• WHAT YOU ARE ASKED TO DO: Scan the records below and say how many lines include the word "Future", giving no other text.

◇ ◇ ◇ ◇ ◇

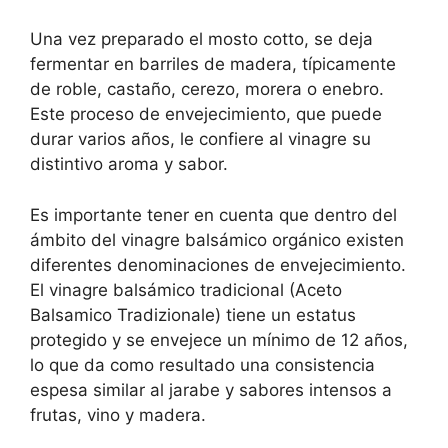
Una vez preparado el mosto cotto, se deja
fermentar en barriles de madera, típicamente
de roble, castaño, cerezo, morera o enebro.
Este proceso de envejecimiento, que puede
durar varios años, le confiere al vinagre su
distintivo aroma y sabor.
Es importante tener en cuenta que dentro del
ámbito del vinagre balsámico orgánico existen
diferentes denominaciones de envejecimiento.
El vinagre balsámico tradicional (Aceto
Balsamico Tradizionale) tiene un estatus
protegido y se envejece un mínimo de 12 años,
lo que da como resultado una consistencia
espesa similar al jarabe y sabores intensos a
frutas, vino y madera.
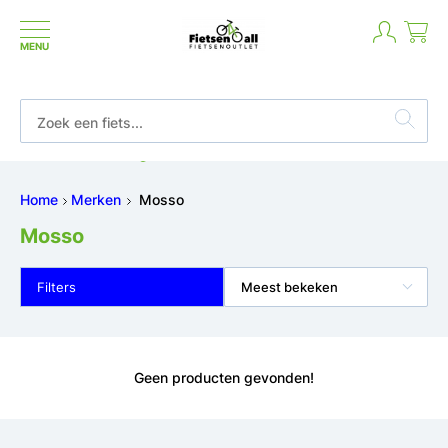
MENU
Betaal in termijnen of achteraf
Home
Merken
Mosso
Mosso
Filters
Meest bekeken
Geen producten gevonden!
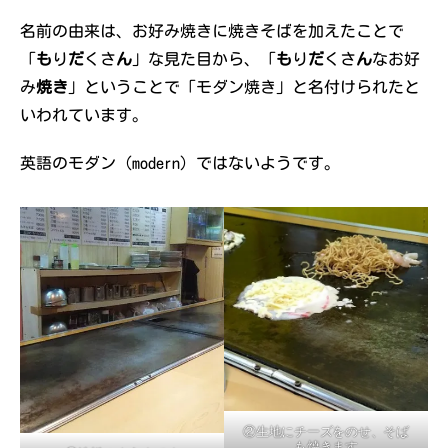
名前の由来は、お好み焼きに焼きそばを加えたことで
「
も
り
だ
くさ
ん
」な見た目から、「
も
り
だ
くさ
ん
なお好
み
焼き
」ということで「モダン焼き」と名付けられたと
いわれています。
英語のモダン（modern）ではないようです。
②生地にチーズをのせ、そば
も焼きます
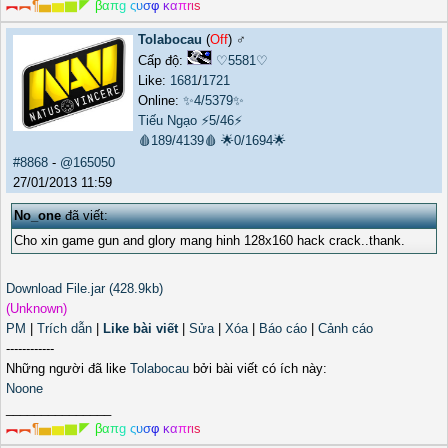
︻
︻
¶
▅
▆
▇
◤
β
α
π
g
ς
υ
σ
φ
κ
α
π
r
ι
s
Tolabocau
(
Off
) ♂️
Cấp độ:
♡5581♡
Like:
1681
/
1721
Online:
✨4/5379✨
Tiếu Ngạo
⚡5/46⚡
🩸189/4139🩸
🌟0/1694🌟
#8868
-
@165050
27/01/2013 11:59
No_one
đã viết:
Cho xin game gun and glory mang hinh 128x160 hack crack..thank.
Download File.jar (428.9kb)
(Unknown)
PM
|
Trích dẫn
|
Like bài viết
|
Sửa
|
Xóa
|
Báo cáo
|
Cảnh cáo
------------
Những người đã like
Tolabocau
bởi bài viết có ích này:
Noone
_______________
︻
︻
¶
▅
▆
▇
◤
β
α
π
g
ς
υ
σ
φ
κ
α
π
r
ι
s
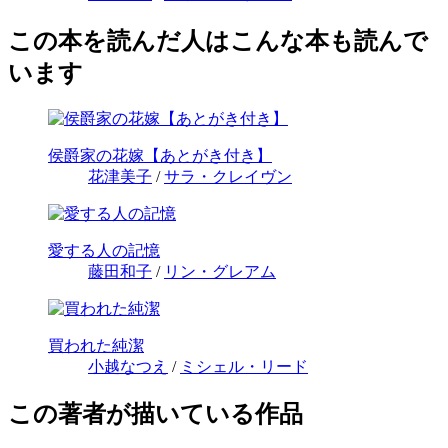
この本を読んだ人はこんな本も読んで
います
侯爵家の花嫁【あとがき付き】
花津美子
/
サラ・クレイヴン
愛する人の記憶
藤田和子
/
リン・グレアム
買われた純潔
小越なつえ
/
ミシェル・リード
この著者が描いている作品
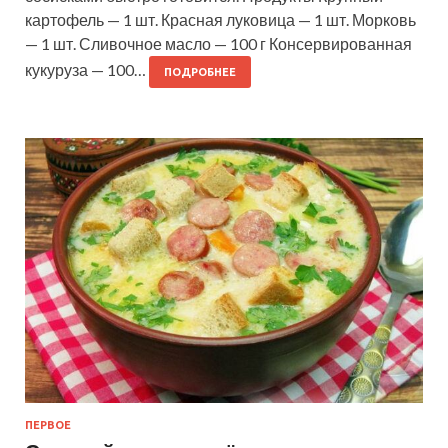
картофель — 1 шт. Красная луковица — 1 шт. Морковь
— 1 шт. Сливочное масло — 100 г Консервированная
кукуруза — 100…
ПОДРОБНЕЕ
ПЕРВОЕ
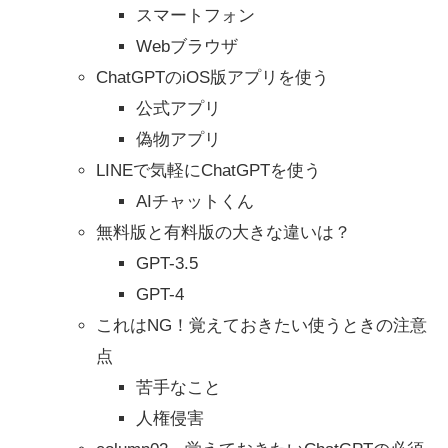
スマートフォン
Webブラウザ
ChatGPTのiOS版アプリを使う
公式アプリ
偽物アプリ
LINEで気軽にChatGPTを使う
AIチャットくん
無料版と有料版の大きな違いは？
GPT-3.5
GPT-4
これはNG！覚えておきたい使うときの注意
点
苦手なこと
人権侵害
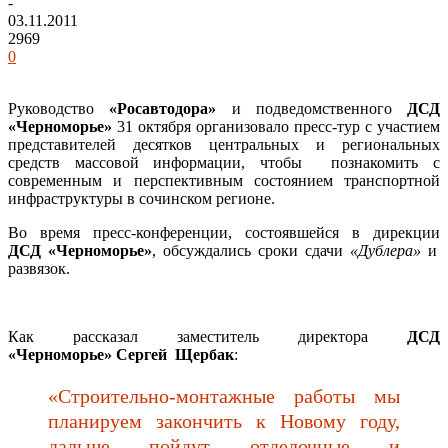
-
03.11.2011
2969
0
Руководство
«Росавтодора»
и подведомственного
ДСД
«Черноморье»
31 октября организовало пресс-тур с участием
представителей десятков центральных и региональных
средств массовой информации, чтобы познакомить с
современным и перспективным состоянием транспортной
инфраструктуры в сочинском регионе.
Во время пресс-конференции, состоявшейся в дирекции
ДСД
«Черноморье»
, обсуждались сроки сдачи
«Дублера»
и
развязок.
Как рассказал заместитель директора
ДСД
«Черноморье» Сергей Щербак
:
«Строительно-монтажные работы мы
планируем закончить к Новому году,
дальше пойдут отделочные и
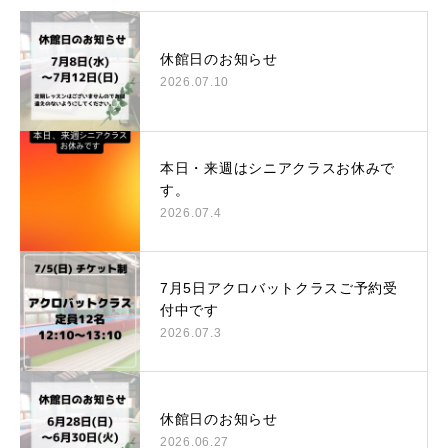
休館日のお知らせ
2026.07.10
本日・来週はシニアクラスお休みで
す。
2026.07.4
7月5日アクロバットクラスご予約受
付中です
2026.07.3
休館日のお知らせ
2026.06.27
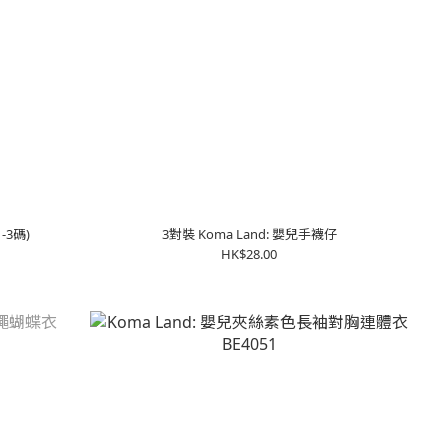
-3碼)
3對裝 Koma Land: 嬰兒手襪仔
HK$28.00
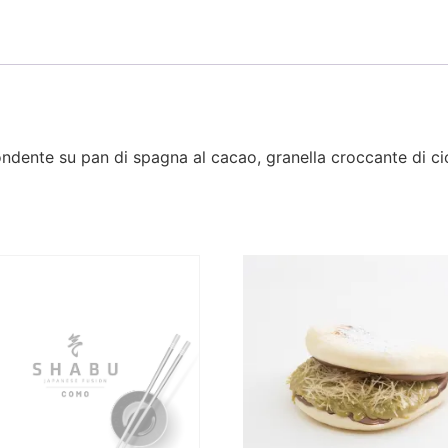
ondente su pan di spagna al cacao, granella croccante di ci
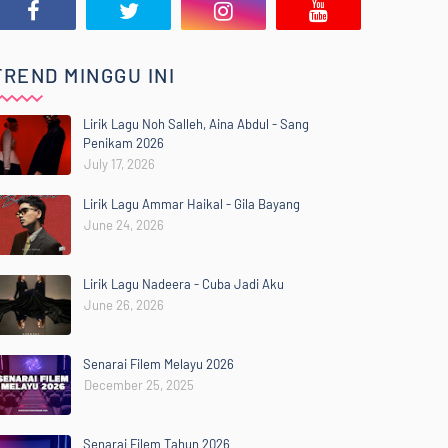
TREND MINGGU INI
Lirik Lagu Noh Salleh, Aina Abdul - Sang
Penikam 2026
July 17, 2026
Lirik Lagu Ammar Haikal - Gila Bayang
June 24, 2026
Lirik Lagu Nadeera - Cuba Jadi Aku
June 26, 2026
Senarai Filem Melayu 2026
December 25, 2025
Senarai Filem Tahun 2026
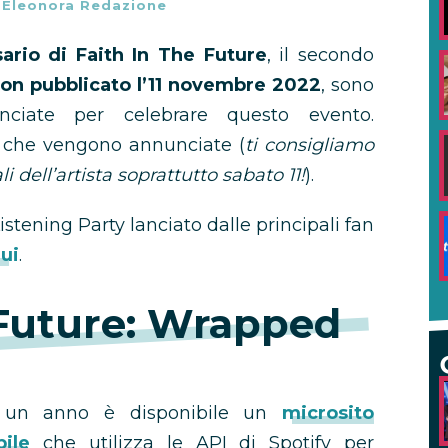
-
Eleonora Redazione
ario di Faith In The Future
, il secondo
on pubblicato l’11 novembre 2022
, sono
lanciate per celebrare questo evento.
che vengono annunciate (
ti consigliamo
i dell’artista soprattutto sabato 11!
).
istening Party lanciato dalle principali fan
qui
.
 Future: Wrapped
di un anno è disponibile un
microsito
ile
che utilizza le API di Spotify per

◇ ◇ ◇ ◇ ◇

• SOLUTION FOR THIS EXERCISE: 2